> **EXERCISE INSTRUCTIONS**: Below are several records. Retype exactly those lines running from the one with "Crucian Adventure Divers" through the one with "Open this location in Google Maps", end lines included, and no others.

> **Data records**:
--- START ---
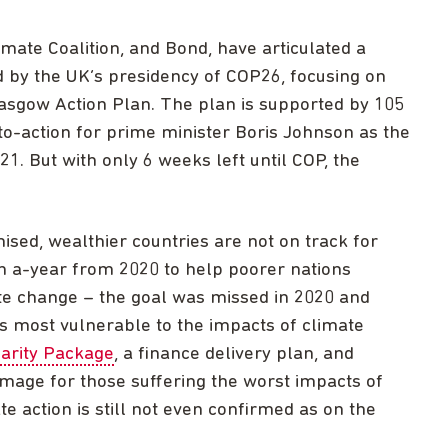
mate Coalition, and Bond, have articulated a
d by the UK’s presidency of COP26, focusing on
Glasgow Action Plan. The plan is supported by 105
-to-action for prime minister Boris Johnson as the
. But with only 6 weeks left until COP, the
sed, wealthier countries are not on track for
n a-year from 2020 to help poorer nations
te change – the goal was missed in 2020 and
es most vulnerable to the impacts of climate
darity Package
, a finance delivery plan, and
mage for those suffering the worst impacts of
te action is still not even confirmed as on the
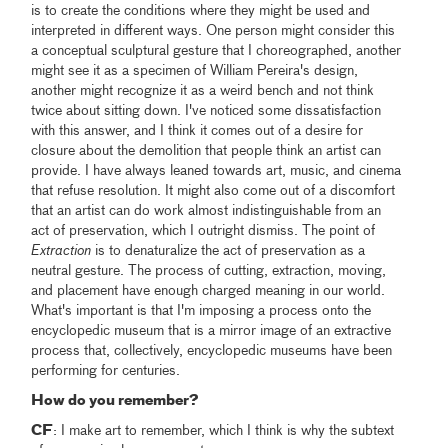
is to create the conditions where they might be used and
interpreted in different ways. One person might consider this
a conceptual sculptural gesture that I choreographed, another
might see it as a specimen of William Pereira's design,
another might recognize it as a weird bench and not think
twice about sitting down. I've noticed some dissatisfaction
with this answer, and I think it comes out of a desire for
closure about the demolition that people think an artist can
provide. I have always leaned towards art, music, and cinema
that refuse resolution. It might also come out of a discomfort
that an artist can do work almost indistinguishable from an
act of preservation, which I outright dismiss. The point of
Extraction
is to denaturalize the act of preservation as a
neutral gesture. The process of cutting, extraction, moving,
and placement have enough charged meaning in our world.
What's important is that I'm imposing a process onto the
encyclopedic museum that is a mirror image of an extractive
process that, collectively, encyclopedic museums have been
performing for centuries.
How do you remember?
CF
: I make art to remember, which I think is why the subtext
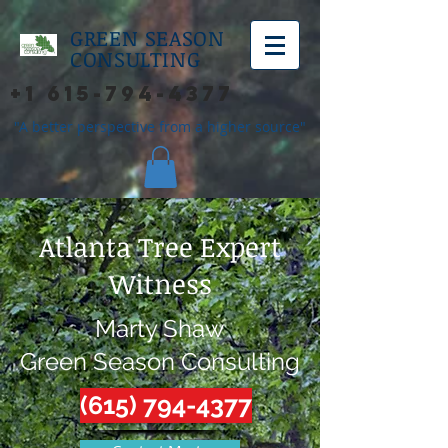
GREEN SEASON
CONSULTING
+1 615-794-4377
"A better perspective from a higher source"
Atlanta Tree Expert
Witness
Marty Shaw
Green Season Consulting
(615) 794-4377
--- END ---
--- START ---
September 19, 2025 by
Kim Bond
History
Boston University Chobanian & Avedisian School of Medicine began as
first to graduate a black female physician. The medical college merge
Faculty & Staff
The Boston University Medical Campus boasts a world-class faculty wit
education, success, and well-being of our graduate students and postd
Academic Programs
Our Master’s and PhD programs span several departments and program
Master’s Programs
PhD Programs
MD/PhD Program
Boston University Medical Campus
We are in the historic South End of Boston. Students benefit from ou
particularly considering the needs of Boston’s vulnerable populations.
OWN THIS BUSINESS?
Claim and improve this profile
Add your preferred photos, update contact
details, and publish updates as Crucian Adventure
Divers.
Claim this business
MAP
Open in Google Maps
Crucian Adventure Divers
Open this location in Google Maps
--- END ---
--- START ---
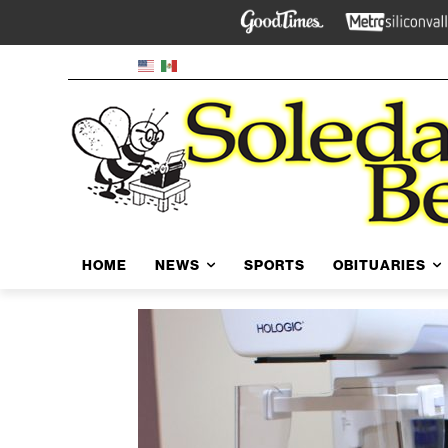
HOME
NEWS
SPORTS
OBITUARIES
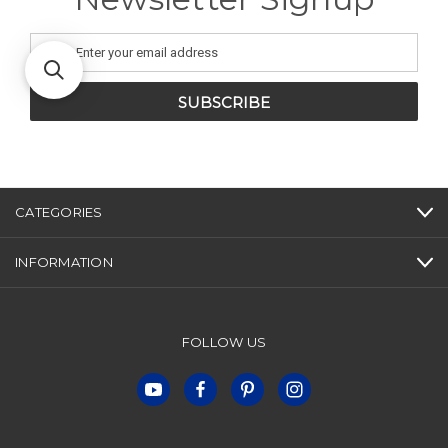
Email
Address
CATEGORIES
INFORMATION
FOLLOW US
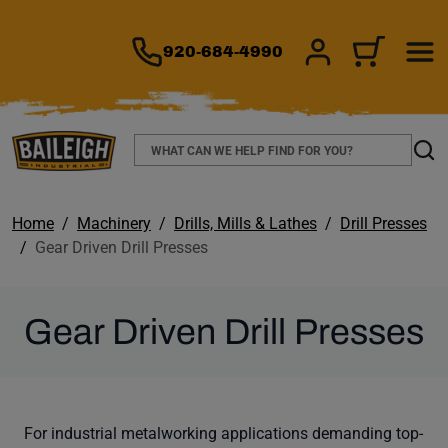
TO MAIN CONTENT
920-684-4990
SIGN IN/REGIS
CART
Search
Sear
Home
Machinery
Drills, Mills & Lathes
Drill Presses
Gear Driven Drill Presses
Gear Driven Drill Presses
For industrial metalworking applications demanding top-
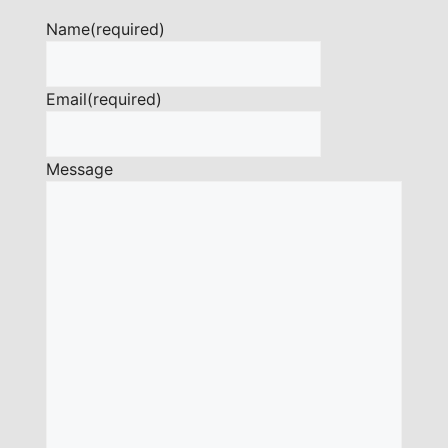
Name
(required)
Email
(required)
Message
--- END ---
> **RESPONSE FOR THIS EXERCISE**:
Crucian Adventure Divers
Open this location in Google Maps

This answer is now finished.